- Task
Search the data for the word "năng" and copy every line that contains it.

[Dataset entries]

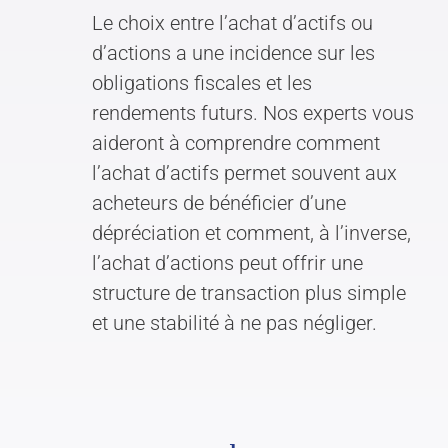
Le choix entre l’achat d’actifs ou
d’actions a une incidence sur les
obligations fiscales et les
rendements futurs. Nos experts vous
aideront à comprendre comment
l’achat d’actifs permet souvent aux
acheteurs de bénéficier d’une
dépréciation et comment, à l’inverse,
l’achat d’actions peut offrir une
structure de transaction plus simple
et une stabilité à ne pas négliger.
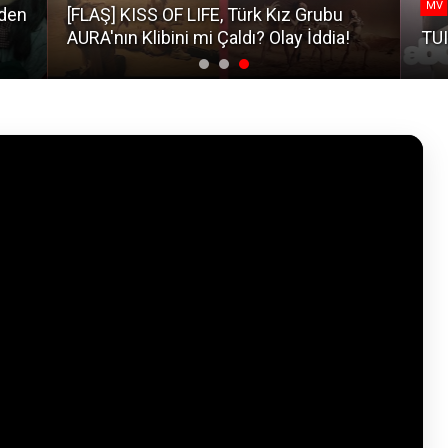
MV
Eden
[FLAŞ] KISS OF LIFE, Türk Kız Grubu
AURA'nın Klibini mi Çaldı? Olay İddia!
TUI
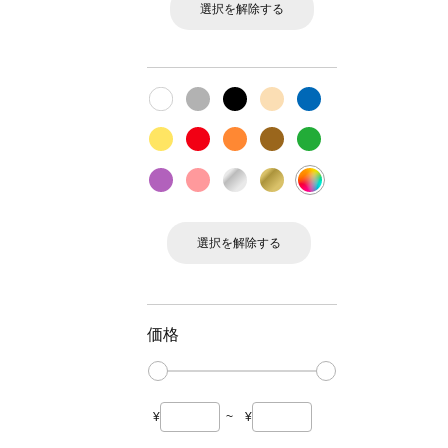
選択を解除する
選択を解除する
価格
¥
~
¥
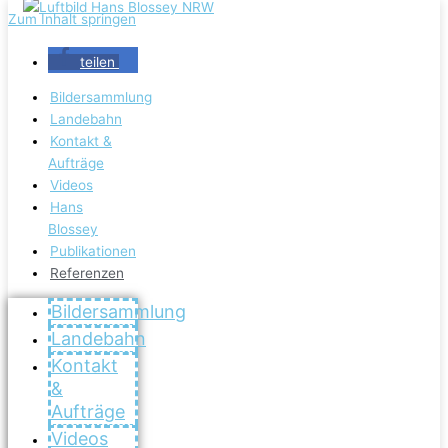
Zum Inhalt springen
teilen
Bildersammlung
Landebahn
Kontakt &
Aufträge
Videos
Hans
Blossey
Publikationen
Referenzen
Bildersammlung
Landebahn
Kontakt
&
Aufträge
Videos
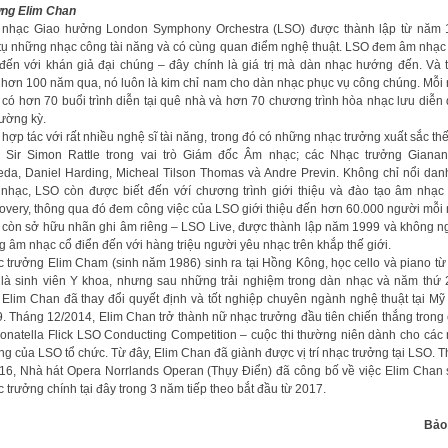
ởng Elim Chan
 nhạc Giao hưởng London Symphony Orchestra (LSO) được thành lập từ năm 
tụ những nhạc công tài năng và có cùng quan điểm nghệ thuật. LSO đem âm nhạc
đến với khán giả đại chúng – đây chính là giá trị mà dàn nhạc hướng đến. Và 
 hơn 100 năm qua, nó luôn là kim chỉ nam cho dàn nhạc phục vụ công chúng. Mỗi
có hơn 70 buổi trình diễn tại quê nhà và hơn 70 chương trình hòa nhạc lưu diễn
hường kỳ.
hợp tác với rất nhiều nghệ sĩ tài năng, trong đó có những nhạc trưởng xuất sắc thế
 Sir Simon Rattle trong vai trò Giám đốc Âm nhạc; các Nhạc trưởng Giana
da, Daniel Harding, Micheal Tilson Thomas và Andre Previn. Không chỉ nổi dan
nhạc, LSO còn được biết đến vớí chương trình giới thiệu và đào tạo âm nhạ
overy, thông qua đó đem công việc của LSO giới thiệu đến hơn 60.000 người mỗi
còn sở hữu nhãn ghi âm riêng – LSO Live, được thành lập năm 1999 và không 
 âm nhạc cổ điển đến với hàng triệu người yêu nhạc trên khắp thế giới.
 trưởng Elim Cham (sinh năm 1986) sinh ra tại Hồng Kông, học cello và piano từ
là sinh viên Y khoa, nhưng sau những trải nghiệm trong dàn nhạc và năm thứ 
 Elim Chan đã thay đổi quyết định và tốt nghiệp chuyên ngành nghệ thuật tại M
. Tháng 12/2014, Elim Chan trở thành nữ nhạc trưởng đầu tiên chiến thắng trong
Donatella Flick LSO Conducting Competition – cuộc thi thường niên dành cho các
ng của LSO tổ chức. Từ đây, Elim Chan đã giành được vị trí nhạc trưởng tại LSO. 
16, Nhà hát Opera Norrlands Operan (Thụy Điển) đã công bố về việc Elim Chan 
 trưởng chính tại đây trong 3 năm tiếp theo bắt đầu từ 2017.
Bảo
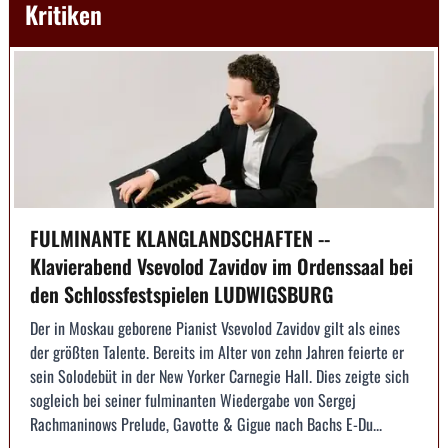
Kritiken
FULMINANTE KLANGLANDSCHAFTEN --
Klavierabend Vsevolod Zavidov im Ordenssaal bei
den Schlossfestspielen LUDWIGSBURG
Der in Moskau geborene Pianist Vsevolod Zavidov gilt als eines
der größten Talente. Bereits im Alter von zehn Jahren feierte er
sein Solodebüt in der New Yorker Carnegie Hall. Dies zeigte sich
sogleich bei seiner fulminanten Wiedergabe von Sergej
Rachmaninows Prelude, Gavotte & Gigue nach Bachs E-Du...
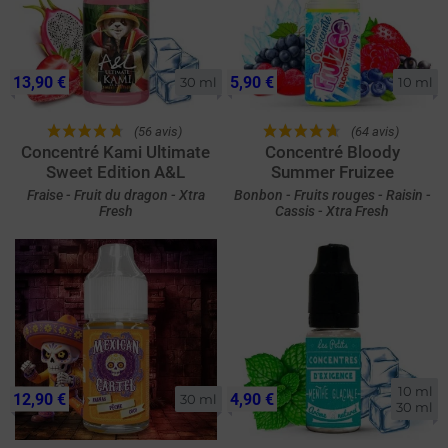
13,90 €
5,90 €
30 ml
10 ml
(56 avis)
(64 avis)
Concentré Kami Ultimate
Concentré Bloody
Sweet Edition A&L
Summer Fruizee
Fraise - Fruit du dragon - Xtra
Bonbon - Fruits rouges - Raisin -
Fresh
Cassis - Xtra Fresh
10 ml

12,90 €
4,90 €
30 ml
30 ml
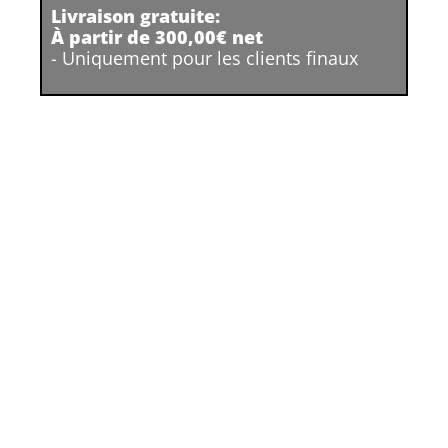
Livraison gratuite:
À partir de 300,00€ net
- Uniquement pour les clients finaux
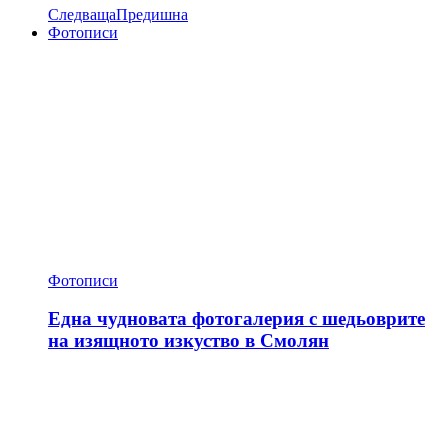
Следваща
Предишна
Фотописи
Фотописи
Една чудновата фотогалерия с шедьоврите
на изящното изкуство в Смолян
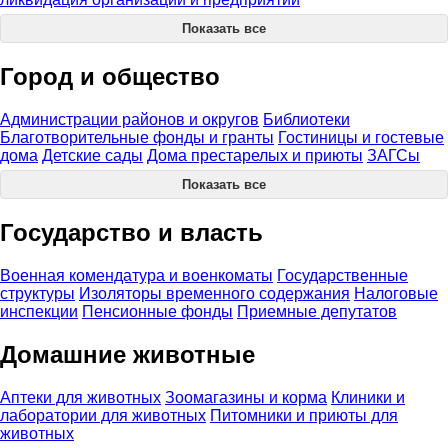
Показать все
Город и общество
Администрации районов и округов
Библиотеки
Благотворительные фонды и гранты
Гостиницы и гостевые
дома
Детские сады
Дома престарелых и приюты
ЗАГСы
Показать все
Государство и власть
Военная комендатура и военкоматы
Государственные
структуры
Изоляторы временного содержания
Налоговые
инспекции
Пенсионные фонды
Приемные депутатов
Домашние животные
Аптеки для животных
Зоомагазины и корма
Клиники и
лаборатории для животных
Питомники и приюты для
животных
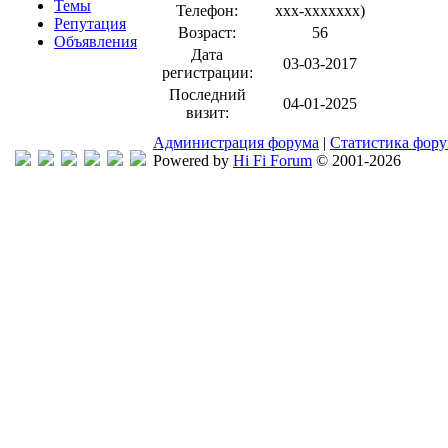
Темы
Телефон:
xxx-xxxxxxx
)
Репутация
Возраст:
56
Объявления
Дата
03-03-2017
регистрации:
Последний
04-01-2025
визит:
Администрация форума
|
Статистика фор
Powered by
Hi Fi Forum
© 2001-2026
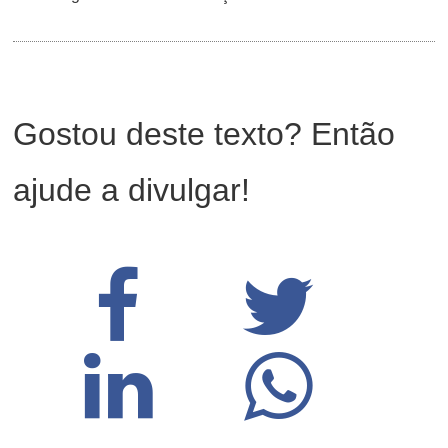
Gostou deste texto? Então
ajude a divulgar!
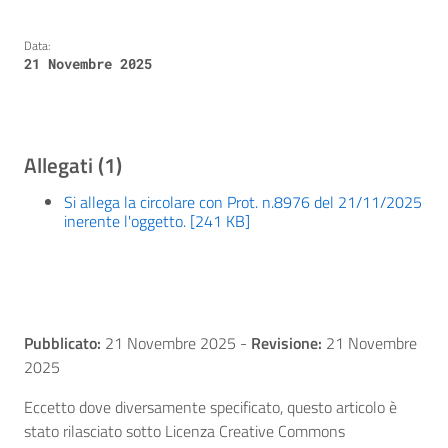
Data:
21 Novembre 2025
Allegati (1)
Si allega la circolare con Prot. n.8976 del 21/11/2025
inerente l'oggetto. [241 KB]
Pubblicato:
21 Novembre 2025
-
Revisione:
21 Novembre
2025
Eccetto dove diversamente specificato, questo articolo è
stato rilasciato sotto Licenza Creative Commons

- Result for this task
tụ những nhạc công tài năng và có cùng quan điểm nghệ thuật. LSO đem âm nhạc
hợp tác với rất nhiều nghệ sĩ tài năng, trong đó có những nhạc trưởng xuất sắc thế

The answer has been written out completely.